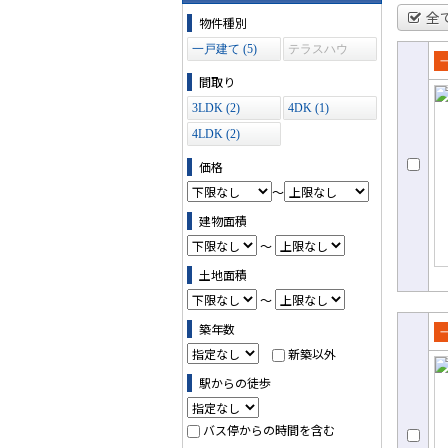
物件の条件で絞り込む
全
物件種別
一戸建て (5)
テラスハウ
ス (0)
売
間取り
て
3LDK (2)
4DK (1)
4LDK (2)
価格
～
建物面積
～
土地面積
～
築年数
売
新築以外
て
駅からの徒歩
バス停からの時間を含む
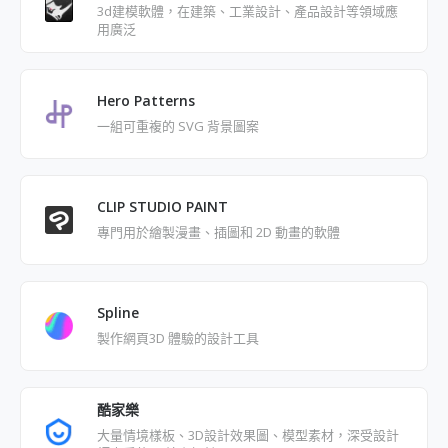
3d建模軟體，在建築、工業設計、產品設計等領域應
用廣泛
Hero Patterns
一組可重複的 SVG 背景圖案
CLIP STUDIO PAINT
專門用於繪製漫畫、插圖和 2D 動畫的軟體
Spline
製作網頁3D 體驗的設計工具
酷家樂
大量情境樣板、3D設計效果圖、模型素材，深受設計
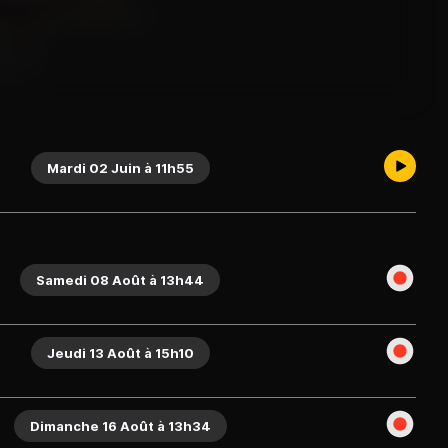
Mardi 02 Juin à 11h55
Samedi 08 Août à 13h44
Jeudi 13 Août à 15h10
Dimanche 16 Août à 13h34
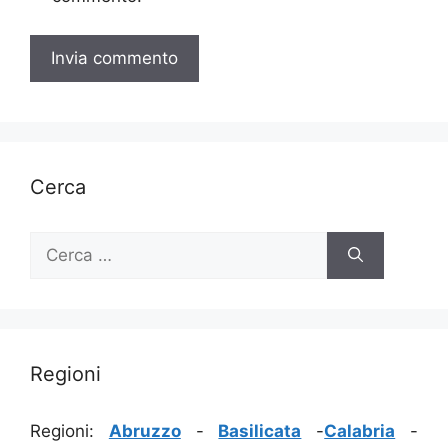
Cerca
Ricerca
per:
Regioni
Regioni:
Abruzzo
-
Basilicata
-
Calabria
-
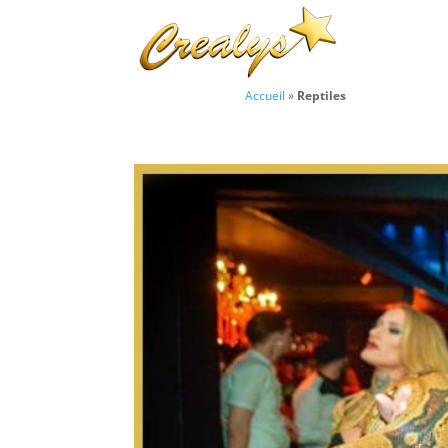
Accueil
»
Reptiles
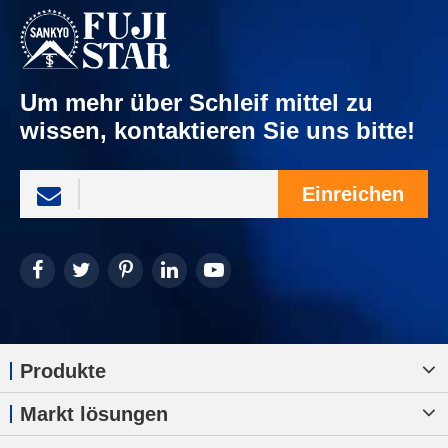
Um mehr über Schleif mittel zu
wissen, kontaktieren Sie uns bitte!
Einreichen
Produkte
Markt lösungen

» **Work task**:
Everything in the listing above must be retyped exactly, except for the pictures.

» **Task output**:
物件の条件で絞り込む
全
物件種別
一戸建て (5)
テラスハウ
ス (0)
売
間取り
て
3LDK (2)
4DK (1)
4LDK (2)
価格
～
建物面積
～
土地面積
～
築年数
売
新築以外
て
駅からの徒歩
バス停からの時間を含む
3d建模軟體，在建築、工業設計、產品設計等領域應
用廣泛
Hero Patterns
一組可重複的 SVG 背景圖案
CLIP STUDIO PAINT
專門用於繪製漫畫、插圖和 2D 動畫的軟體
Spline
製作網頁3D 體驗的設計工具
酷家樂
大量情境樣板、3D設計效果圖、模型素材，深受設計
Mardi 02 Juin à 11h55
Samedi 08 Août à 13h44
Jeudi 13 Août à 15h10
Dimanche 16 Août à 13h34
Cerca
Ricerca
per:
Regioni
Regioni:
Abruzzo
-
Basilicata
-
Calabria
-
Accueil
»
Reptiles
Um mehr über Schleif mittel zu
wissen, kontaktieren Sie uns bitte!
Einreichen
Produkte
Markt lösungen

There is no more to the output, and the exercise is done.